At this time, we are notifying you in an abundance of caution, and suspect that your direct deposit information may have been altered. UB is taking immediate precautions to ensure that both your refund and personal information remain secure including disabling the direct deposit feature.

Based on our investigation to date, we do not believe that other information (grades, financial information, social security number, address) was accessed improperly. UB is also in the process of determining whether an alternate method of distributing refunds is needed due to this breach.

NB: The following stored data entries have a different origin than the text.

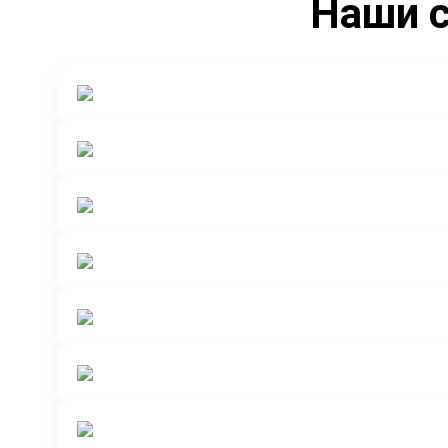
Наши с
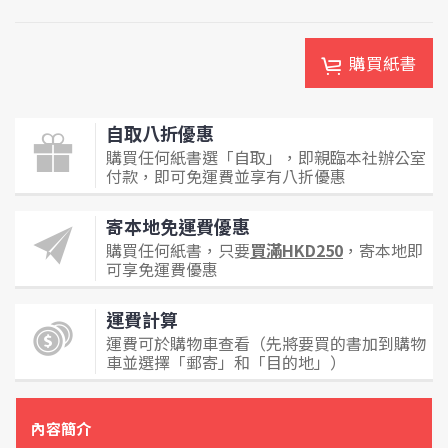
購買紙書
自取八折優惠
購買任何紙書選「自取」，即親臨本社辦公室
付款，即可免運費並享有八折優惠
寄本地免運費優惠
購買任何紙書，只要
買滿HKD250
，寄本地即
可享免運費優惠
運費計算
運費可於購物車查看（先將要買的書加到購物
車並選擇「郵寄」和「目的地」）
內容簡介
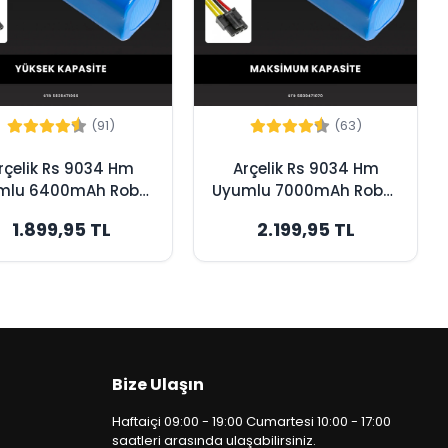
(91)
(63)
rçelik Rs 9034 Hm
Arçelik Rs 9034 Hm
mlu 6400mAh Robot
Uyumlu 7000mAh Robot
pürge Bataryası -
Süpürge Bataryası -
1.899,95 TL
2.199,95 TL
Yüksek Kapasite
Maksimum Kapasite
Bize Ulaşın
Haftaiçi 09:00 - 19:00 Cumartesi 10:00 - 17:00
saatleri arasında ulaşabilirsiniz.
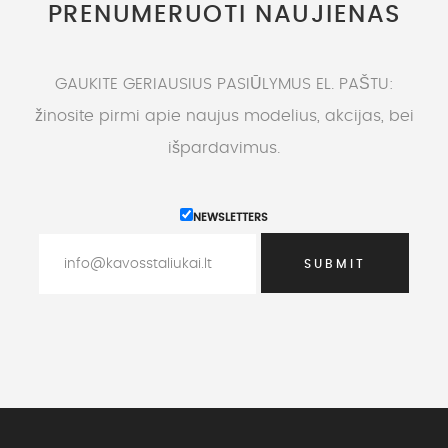
PRENUMERUOTI NAUJIENAS
GAUKITE GERIAUSIUS PASIŪLYMUS EL. PAŠTU:
žinosite pirmi apie naujus modelius, akcijas, bei
išpardavimus.
NEWSLETTERS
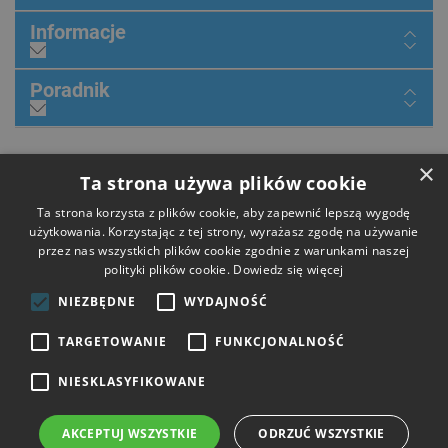
Informacje
Poradnik
×
Dołącz do nas
Ta strona używa plików cookie
Ta strona korzysta z plików cookie, aby zapewnić lepszą wygodę
użytkowania. Korzystając z tej strony, wyrażasz zgodę na używanie
przez nas wszystkich plików cookie zgodnie z warunkami naszej
Płatności
polityki plików cookie.
Dowiedz się więcej
NIEZBĘDNE
WYDAJNOŚĆ
Dostawa
TARGETOWANIE
FUNKCJONALNOŚĆ
NIESKLASYFIKOWANE
Opinie
AKCEPTUJ WSZYSTKIE
ODRZUĆ WSZYSTKIE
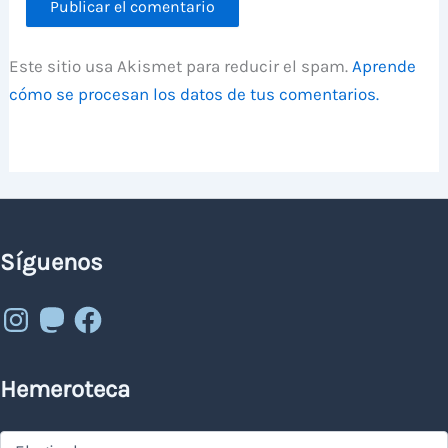
Este sitio usa Akismet para reducir el spam.
Aprende
cómo se procesan los datos de tus comentarios.
Síguenos
Instagram
Mastodon
Facebook
Hemeroteca
Hemeroteca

Phishing schemes are, unfortunately, a common occurrence at higher education institutions nationwide.  At UB, security is one of our highest priorities and we take protection of personal information very seriously. This incident is being investigated by UB's Information Security Office as well as University Police. 

If you have not changed your UBIT password since Friday, January 26, it is imperative that you do so immediately. You can go to the UBIT website (buffalo.edu/ubit) and search on “password change” to learn how to do this. You may also call the UBIT Help Center today after 12 noon and until 5 p.m. at 645-3542 for assistance.

Additionally, we ask that you contact Student Accounts at 716-645-1800 the morning of Monday, January 29th after 8:30 a.m. so we can speak with you to verify your direct deposit information and mailing address.

We apologize for any inconvenience this may cause you.